Chapitre 5.
Makis arpenta les sous-bois à pas lents en direction de la grotte de l'Oracle. Il s'estimait plutôt chanceux que le Doyen lui eut accordé l'accès sans trop de réticence, mais il espérait toutefois que ce traitement de faveur ne lui occasionnerait pas trop de complications. S'armant de l'une des torches qui flambait à l'entrée de la cavité, le jeune Confrère se laissa happer par les humides ténèbres du tunnel. La roche polie glissait sous ses pieds, alors qu'il s'éloignait de plus en plus de la rassurante lumière du jour.

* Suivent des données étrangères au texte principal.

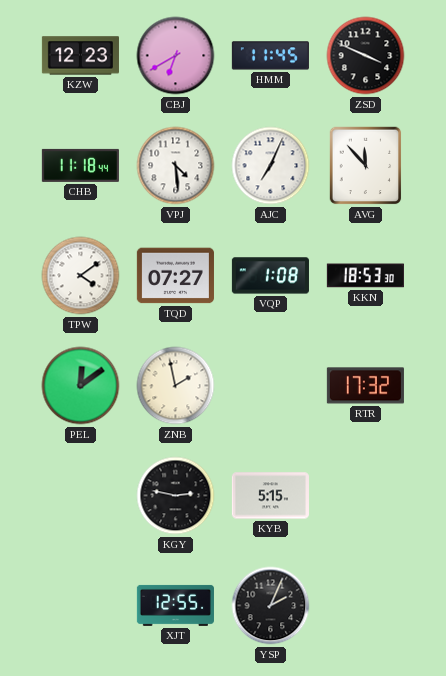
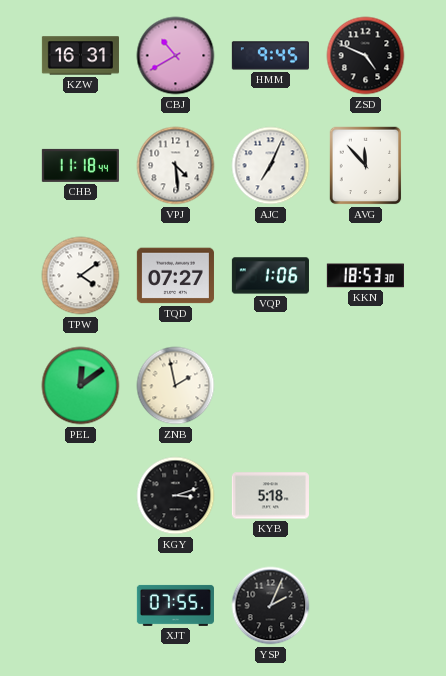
KZW: 12:23 -> 16:31
CBJ: 6:40 -> 10:40
HMM: 11:45 -> 9:45
ZSD: 3:49 -> 4:49
VQP: 1:08 -> 1:06
RTR: 17:32 -> none
KGY: 2:47 -> 3:12
KYB: 5:15 -> 5:18
XJT: 12:55 -> 07:55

Lorsqu'il atteignit enfin la grotte, après plusieurs minutes de marche dans l'obscurité, il leva son flambeau au-dessus de sa tête comme l'en avait conseillé le dirigeant de la Confrérie. Comme par enchantement, les autres torches fixées sur les murs de pierre s'embrasèrent les unes après les autres, et le décor se révéla. La rosace des Sceaux avait disparu, laissant la quasi-totalité de l'espace à nu. L'estrade et la vasque de l'Oracle étaient toujours présentes, de même que tous les étranges symboles peints à même le plafond.
Cet endroit remémora à l'adolescent de vifs souvenirs : ceux de la révélation de la douzième prophétie de Käyen puis de l'appel des Confrères sélectionnés, suivis de celui, plus douloureux, de son père. Une goutte d'eau froide tomba sur son cuir chevelu et le tira de ses sombres pensées. Il posa son bâton enflammé au pied du podium avant d'en gravir les marches inégales.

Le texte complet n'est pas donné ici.